- Parliamentary group: The Republicans

Deputy for Aube's 3rd constituency in the National Assembly of France
- In office 14 December 2014 – 21 June 2022
- Preceded by: François Baroin
- Succeeded by: Angélique Ranc
- In office 23 April 2010 – 16 June 2012
- Preceded by: François Baroin
- Succeeded by: François Baroin
- In office 3 July 2005 – 19 June 2007
- Preceded by: François Baroin
- Succeeded by: François Baroin
- In office 19 June 1995 – 21 April 1997
- Preceded by: François Baroin
- Succeeded by: François Baroin

Personal details
- Born: 7 May 1952 (age 73) Jasseines

= Gérard Menuel =

French politician (born 1952)

Gérard Menuel (born 7 May 1952, in Jasseines) is a French politician of the Republicans (LR). He was elected Member of Parliament in the French National Assembly in a special election on 14 December 2014, representing Aube's 3rd constituency. He was re-elected in 2017. He had served in the National Assembly as a replacement Deputy on three occasions from 1995 to 2012.

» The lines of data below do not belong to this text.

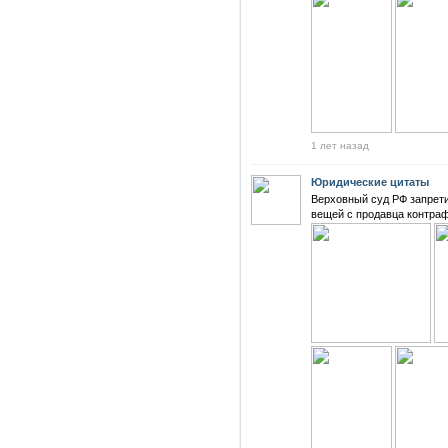
1 лет назад
Юридические цитаты
Верховный суд РФ запрет
вещей с продавца контраф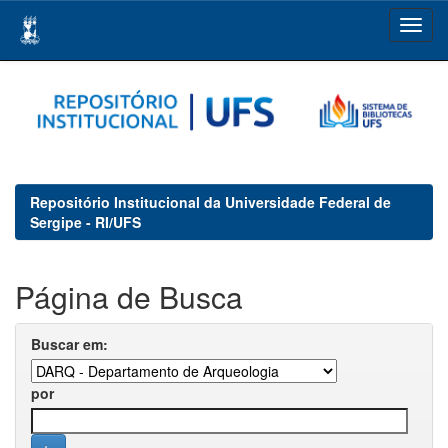
Skip
navigation
Repositório Institucional da Universidade Federal de
Sergipe - RI/UFS
Página de Busca
Buscar em:
por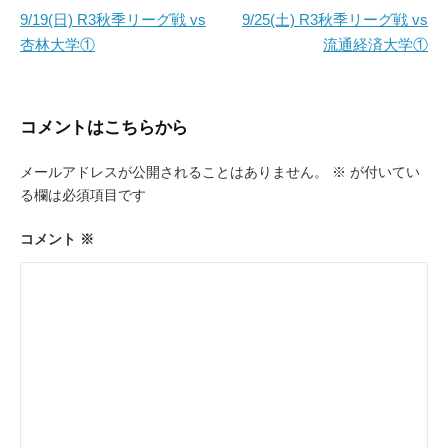
稿
9/19(日) R3秋季リーグ戦 vs
9/25(土) R3秋季リーグ戦 vs
杏林大学①
流通経済大学①
ナ
ビ
ゲ
コメントはこちらから
ー
メールアドレスが公開されることはありません。
※
が付いてい
シ
る欄は必須項目です
ョ
ン
コメント
※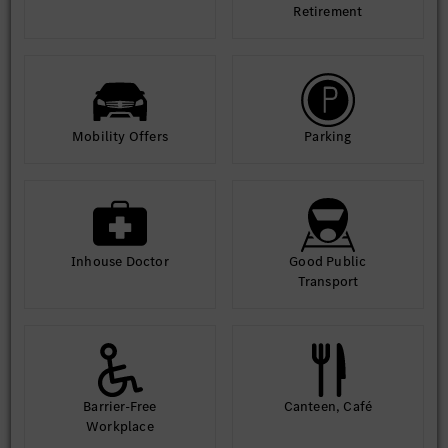
Retirement
Mobility Offers
Parking
Inhouse Doctor
Good Public
Transport
Barrier-Free
Canteen, Café
Workplace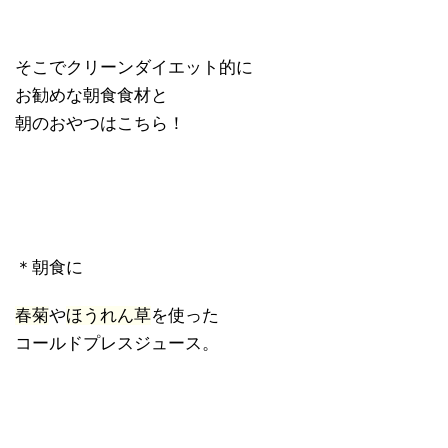
そこでクリーンダイエット的に
お勧めな朝食食材と
朝のおやつはこちら！
＊朝食に
春菊
や
ほうれん草
を使った
コールドプレスジュース。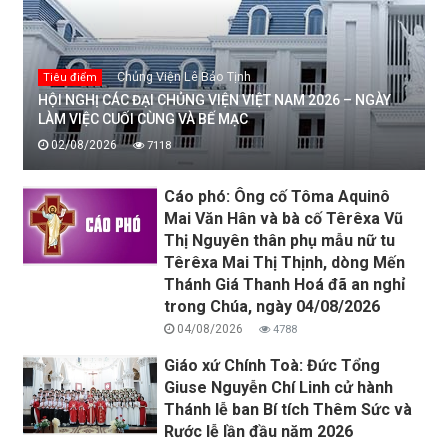
Chủng Viện Lê Bảo Tịnh
Tiêu điểm
HỘI NGHỊ CÁC ĐẠI CHỦNG VIỆN VIỆT NAM 2026 – NGÀY
LÀM VIỆC CUỐI CÙNG VÀ BẾ MẠC
02/08/2026
7118
Cáo phó: Ông cố Tôma Aquinô
Mai Văn Hân và bà cố Têrêxa Vũ
Thị Nguyên thân phụ mẫu nữ tu
Têrêxa Mai Thị Thịnh, dòng Mến
Thánh Giá Thanh Hoá đã an nghỉ
trong Chúa, ngày 04/08/2026
04/08/2026
4788
Giáo xứ Chính Toà: Đức Tổng
Giuse Nguyễn Chí Linh cử hành
Thánh lễ ban Bí tích Thêm Sức và
Rước lễ lần đầu năm 2026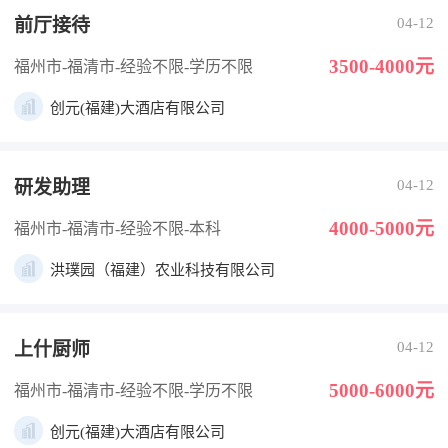
前厅接待
04-12
3500-4000元
福州市-福清市
-经验不限
-学历不限
创元(福建)大酒店有限公司
研发助理
04-12
4000-5000元
福州市-福清市
-经验不限
-本科
洪璞园（福建）农业科技有限公司
上什厨师
04-12
5000-6000元
福州市-福清市
-经验不限
-学历不限
创元(福建)大酒店有限公司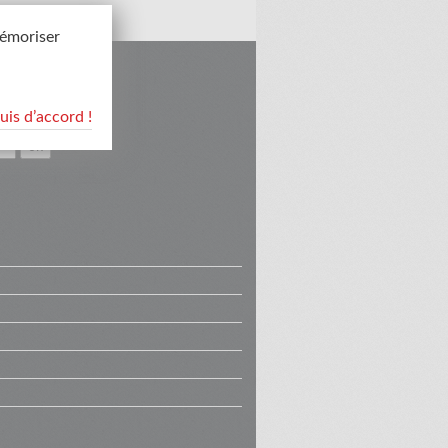
mémoriser
suis d’accord !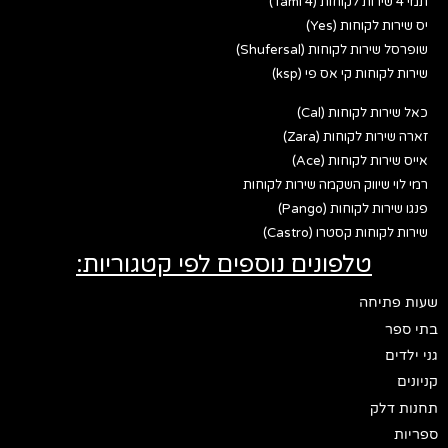
תמי 4 שירות לקוחות (Tami 4)
יס שירות לקוחות (Yes)
שופרסל שירות לקוחות (Shufersal)
שירות לקוחות קי אס פי (ksp)
כאל שירות לקוחות (Cal)
זארה שירות לקוחות (Zara)
אייס שירות לקוחות (Ace)
רמי לוי שיווק השקמה שירות לקוחות
פנגו שירות לקוחות (Pango)
שירות לקוחות קסטרו (Castro)
טלפונים נוספים לפי קטגוריות:
שעות פתיחה
בתי ספר
גני ילדים
קניונים
תחנות דלק
ספריות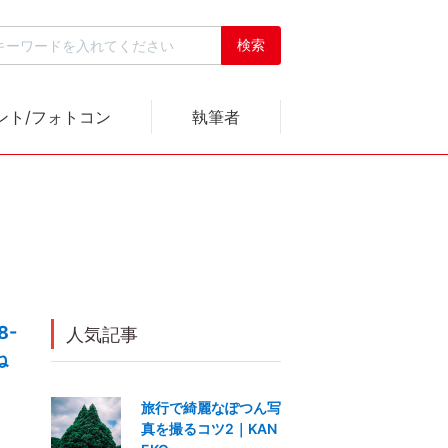
ント/フォトコン
執筆者
8-
人気記事
ね
旅行で綺麗なぽつん写
真を撮るコツ2｜KAN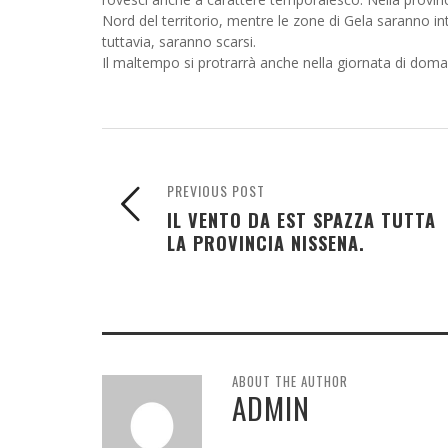
Nord del territorio, mentre le zone di Gela saranno int
tuttavia, saranno scarsi.
Il maltempo si protrarrà anche nella giornata di doma
PREVIOUS POST
IL VENTO DA EST SPAZZA TUTTA
LA PROVINCIA NISSENA.
ABOUT THE AUTHOR
ADMIN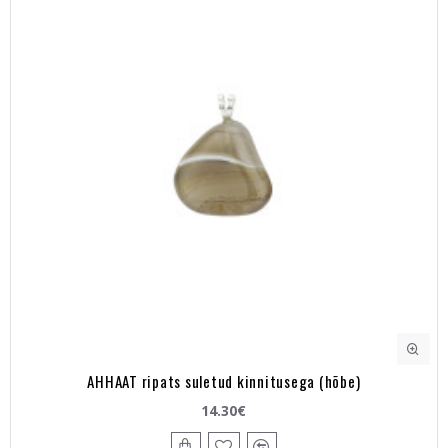
AHHAAT ripats suletud kinnitusega (hõbe)
14.30€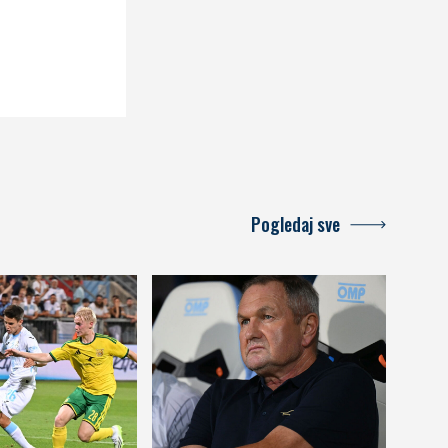
Pogledaj sve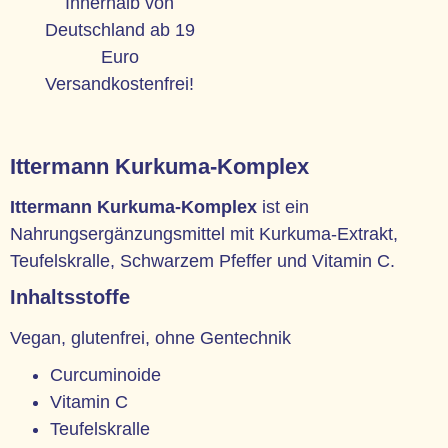
Innerhalb von
Deutschland ab 19
Euro
Versandkostenfrei!
Ittermann Kurkuma-Komplex
Ittermann Kurkuma-Komplex
ist ein
Nahrungsergänzungsmittel mit Kurkuma-Extrakt,
Teufelskralle, Schwarzem Pfeffer und Vitamin C.
Inhaltsstoffe
Vegan, glutenfrei, ohne Gentechnik
Curcuminoide
Vitamin C
Teufelskralle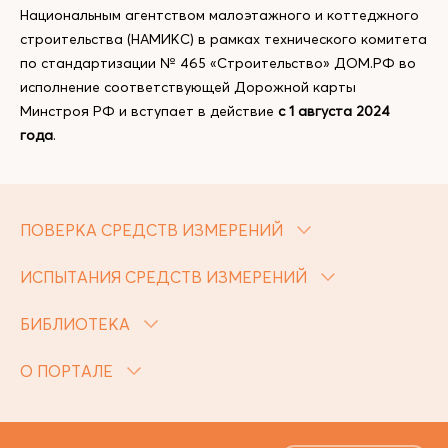
Национальным агентством малоэтажного и коттеджного
строительства (НАМИКС) в рамках технического комитета
по стандартизации № 465 «Строительство» ДОМ.РФ во
исполнение соответствующей Дорожной карты
Минстроя РФ и вступает в действие
с 1 августа 2024
года
.
ПОВЕРКА СРЕДСТВ ИЗМЕРЕНИЙ
ИСПЫТАНИЯ СРЕДСТВ ИЗМЕРЕНИЙ
БИБЛИОТЕКА
О ПОРТАЛЕ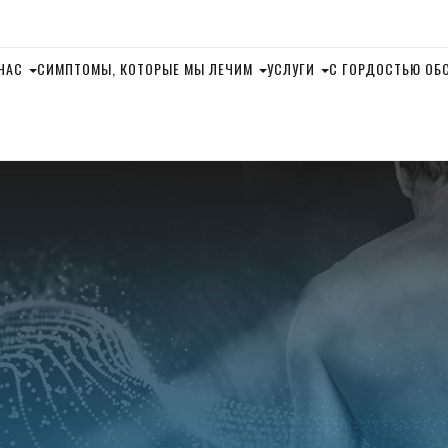
НАС
СИМПТОМЫ, КОТОРЫЕ МЫ ЛЕЧИМ
УСЛУГИ
С ГОРДОСТЬЮ ОБ
ДИВЕРСИФИЦИРОВ
ТЕХНИКА
ЭЛЕКТРОМИОСТИМУ
ТЕХНИКА ФЛЕКСИЯ-
ДИСТРАКЦИЯ
ТЕХНИКА ГОНСТЕД
СПИНАЛЬНАЯ МАНУ
КОРРЕКЦИЯ
ДЕКОМПРЕССИЯ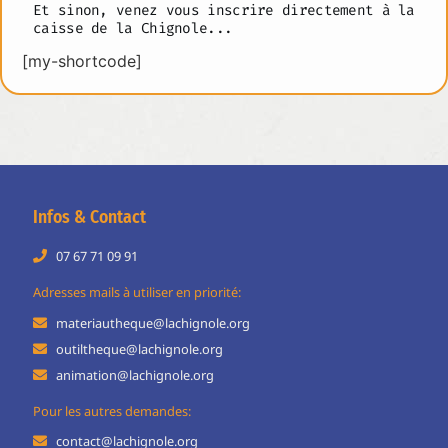
Et sinon, venez vous inscrire directement à la
caisse de la Chignole...
[my-shortcode]
Infos & Contact
07 67 71 09 91
Adresses mails à utiliser en priorité:
materiautheque@lachignole.org
outiltheque@lachignole.org
animation@lachignole.org
Pour les autres demandes:
contact@lachignole.org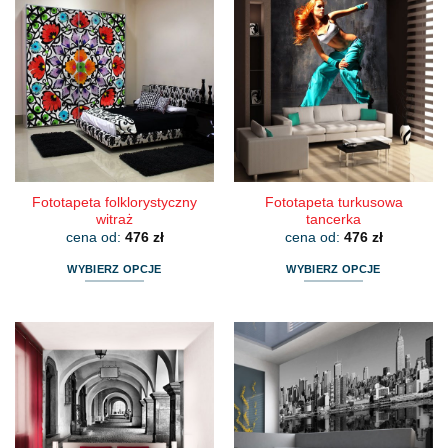
Fototapeta folklorystyczny
Fototapeta turkusowa
witraż
tancerka
cena od:
476
zł
cena od:
476
zł
WYBIERZ OPCJE
WYBIERZ OPCJE
Ten
Ten
produkt
produkt
ma
ma
wiele
wiele
wariantów.
wariantów.
Opcje
Opcje
można
można
wybrać
wybrać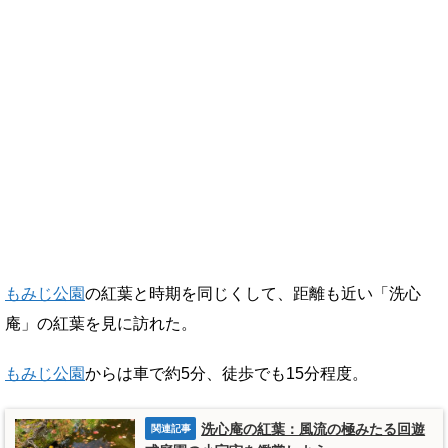
もみじ公園
の紅葉と時期を同じくして、距離も近い「洗心
庵」の紅葉を見に訪れた。
もみじ公園
からは車で約5分、徒歩でも15分程度。
洗心庵の紅葉：風流の極みたる回遊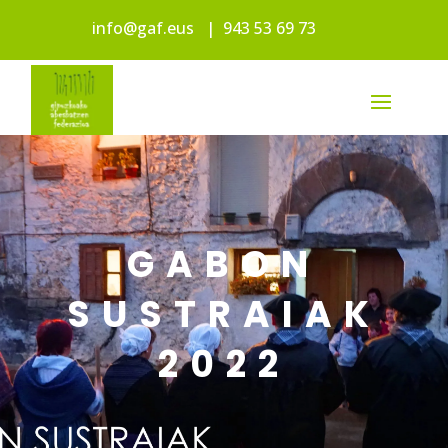
info@gaf.eus
|
943 53 69 73
GABON
SUSTRAIAK
2022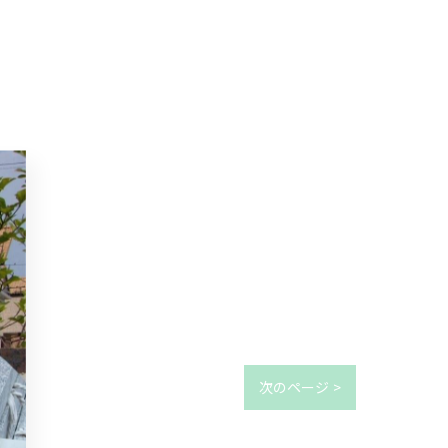
次のページ >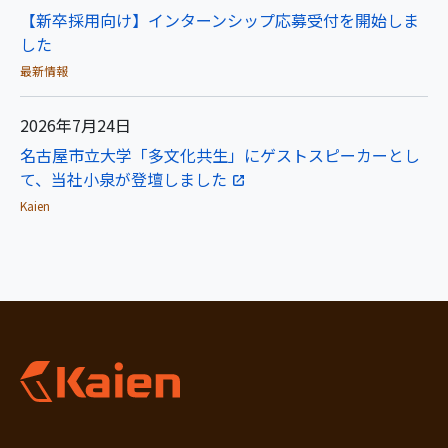
【新卒採用向け】インターンシップ応募受付を開始しま
した
最新情報
2026年7月24日
名古屋市立大学「多文化共生」にゲストスピーカーとし
て、当社小泉が登壇しました
Kaien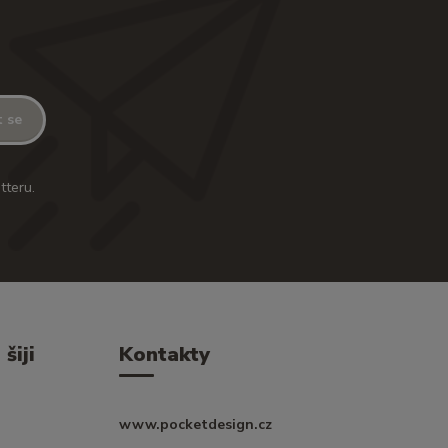
t se
tteru.
šiji
Kontakty
www.pocketdesign.cz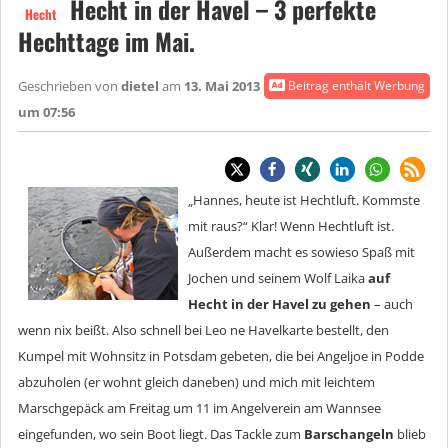
Hecht in der Havel – 3 perfekte
Hecht
Hechttage im Mai.
Geschrieben von
dietel
am
13. Mai 2013
Beitrag enthält Werbung
um 07:56
„Hannes, heute ist Hechtluft. Kommste
mit raus?“ Klar! Wenn Hechtluft ist.
Außerdem macht es sowieso Spaß mit
Jochen und seinem Wolf Laika
auf
Hecht in der Havel zu gehen
– auch
wenn nix beißt. Also schnell bei Leo ne Havelkarte bestellt, den
Kumpel mit Wohnsitz in Potsdam gebeten, die bei Angeljoe in Podde
abzuholen (er wohnt gleich daneben) und mich mit leichtem
Marschgepäck am Freitag um 11 im Angelverein am Wannsee
eingefunden, wo sein Boot liegt. Das Tackle zum
Barschangeln
blieb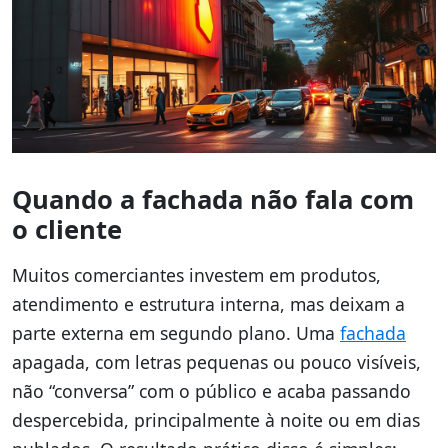
Quando a fachada não fala com
o cliente
Muitos comerciantes investem em produtos,
atendimento e estrutura interna, mas deixam a
parte externa em segundo plano. Uma
fachada
apagada, com letras pequenas ou pouco visíveis,
não “conversa” com o público e acaba passando
despercebida, principalmente à noite ou em dias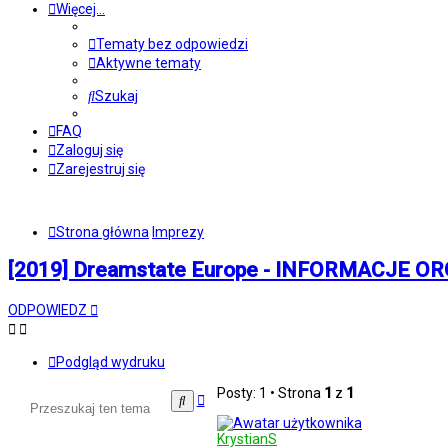
Więcej…
Tematy bez odpowiedzi
Aktywne tematy
Szukaj
FAQ
Zaloguj się
Zarejestruj się
Strona główna
Imprezy
[2019] Dreamstate Europe - INFORMACJE 
ODPOWIEDZ
Podgląd wydruku
Posty: 1 • Strona
1
z
1
Wyszukiwanie
Szukaj
zaawansowane
KrystianS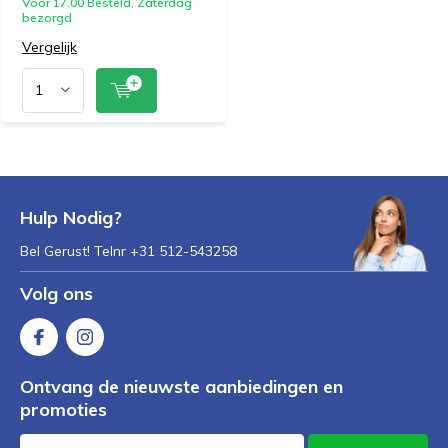
Voor 17.00 Besteld, Zaterdag
bezorgd
Vergelijk
Hulp Nodig?
Bel Gerust! Telnr +31 512-543258
Volg ons
Ontvang de nieuwste aanbiedingen en
promoties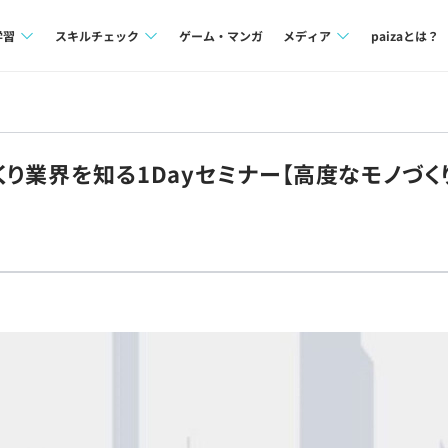
学習
スキルチェック
ゲーム・マンガ
メディア
paizaとは？
講座一覧
プログラミング言語
Tech Team Journal
問題集
SQL
paiza times
くり業界を知る1Dayセミナー【高度なモノづ
4択課題
評価結果一覧
note
ント
ナレッジ
再チャレンジ結果一覧
ミナー
リファレンス
プラン
ド
個人向けプラン
法人向けプラン
学校向けプラン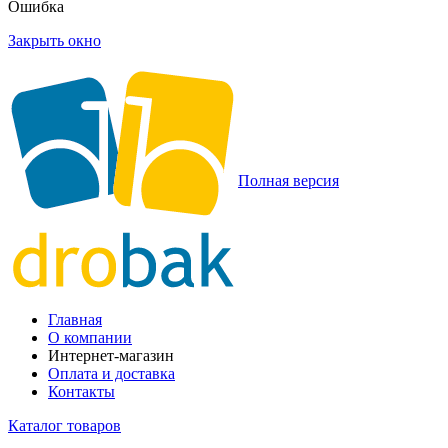
Ошибка
Закрыть окно
Полная версия
Главная
О компании
Интернет-магазин
Оплата и доставка
Контакты
Каталог товаров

Ahead of the 2022 presidential elections, Menuel publicly declared his support for Michel Barnier as the Republicans’ candidate. He announced on 12 February 2022 that he would not seek re-election in the 2022 election.

==Biography==
A farmer by profession, he held numerous positions of responsibility in local, departmental, regional, and then national agricultural unions. He was first vice president and then secretary general of the CDJA (Young Farmers' Union) of Aube. In 1985, he became president of the FDSEA in the same department before taking up the position of president of the Aube Chamber of Agriculture in 1992.

His meeting with François Baroin steered his career towards positions directly related to politics. As François Baroin's deputy, he served for the third time in the National Assembly, replacing Baroin when he was appointed Minister of the Budget, Public Accounts, and State Reform. A representative for the Aube's 3rd constituency until June 2012, he is a member of the UMP.

He is involved in efforts to help families searching for the twenty soldiers who were taken prisoner in Algeria in the Sidi Abdelli and not returned to France, contrary to what was stipulated in the Évian Accords.

He was elected deputy for the first time on December 14, 2014, after winning the second round of the legislative by-election against National Rally candidate Bruno Subtil with 63.85% of the vote.

He initially supported François Fillon in the 2016 Republican presidential primary. However, he ultimately endorsed Nicolas Sarkozy.

In the 2017 legislative elections, he was re-elected as a representative in the second round, with 52.72% of the vote.

In 2022, at the age of 69, he did not run for another term.